Video of the week: Lazernaut (Denmark) – The Method (single)

We’ve had a few ‘scientific’ songs and videos, I recall one from the strangely named Creutzfeld Jakobs earlier this year and before that Sweden’s Marten Lanke with his ‘Robot’. There was also a character in a Stinako (Finland) video who called himself the Lazer Blader or something like that.

You know immediately where you stand with Lazernaut, whose real name is Asger and this is his solo project.
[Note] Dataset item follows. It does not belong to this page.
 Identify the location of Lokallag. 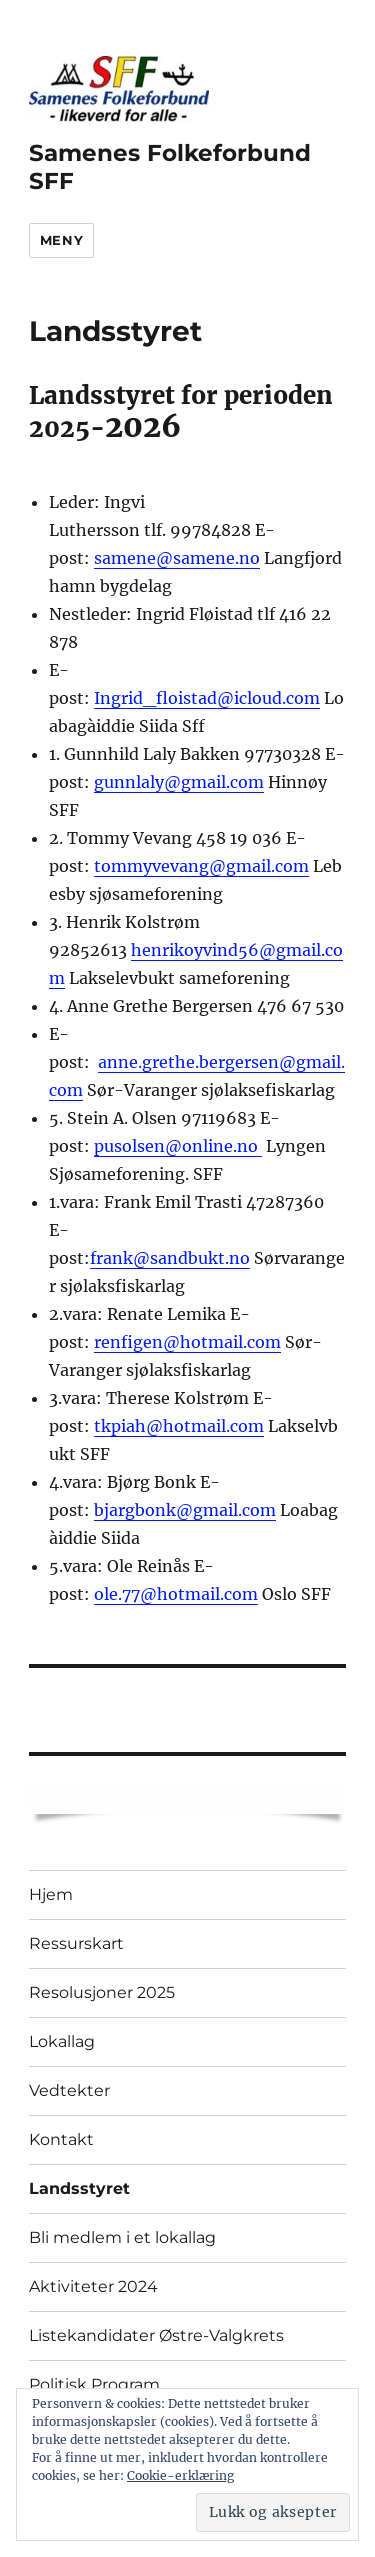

He projects himself thus: “a Danish polymath who works with music and video games, sometimes blending the two.”

Well, video games we haven’t featured yet but there is an interesting video accompanying this release (12th May) of ‘The Method.’ He lists his influences as Kraftwerk, Depeche Mode, Men without Hats and others.

You won’t find much of the Basildon boys in this song; there’s quite a lot of Men without Hats; and there’s a smidgen of Kraftwerk in the sense that it might be their Eurovision entry. Indeed it perhaps should have been Denmark’s this year as cute Reiley was dumped out in the semis last night.

The Kraftwerk hook for Lazernaut is “how much they can accomplish with so little.” And when all is said and done that’s what this amounts to. It’s a synthesiser, a drum machine and a set of instructions. But hey, you can dance to it.

I don’t pretend to know what’s happening in the video. The two ladies with early Star Trek hairstyles seem to be examining different types of detergent or washing up liquid, in the colours of Ukraine. Perhaps it’s a secret weapon for the spring offensive.

I love the way the instruction is to “observe” immediately before two shapely pairs of legs appear on the screen.

Then it seems that the liquid is intended for a syringe to be applied to the volunteer, like a scene out of O, Lucky Man! before it “finally concludes.” Perhaps all will be revealed in ‘The Method 2.0’.

A couple of observations.  Firstly, I doubt that video came cheap. Quite a lot of care was lavished on it.

Secondly, I’ve heard plenty of songs a lot worse than this climbing up the British charts. It’s usually when they combine being danceable with ‘novelty’ and in this instance both qualities come together very nicely. It’s all in the method you see.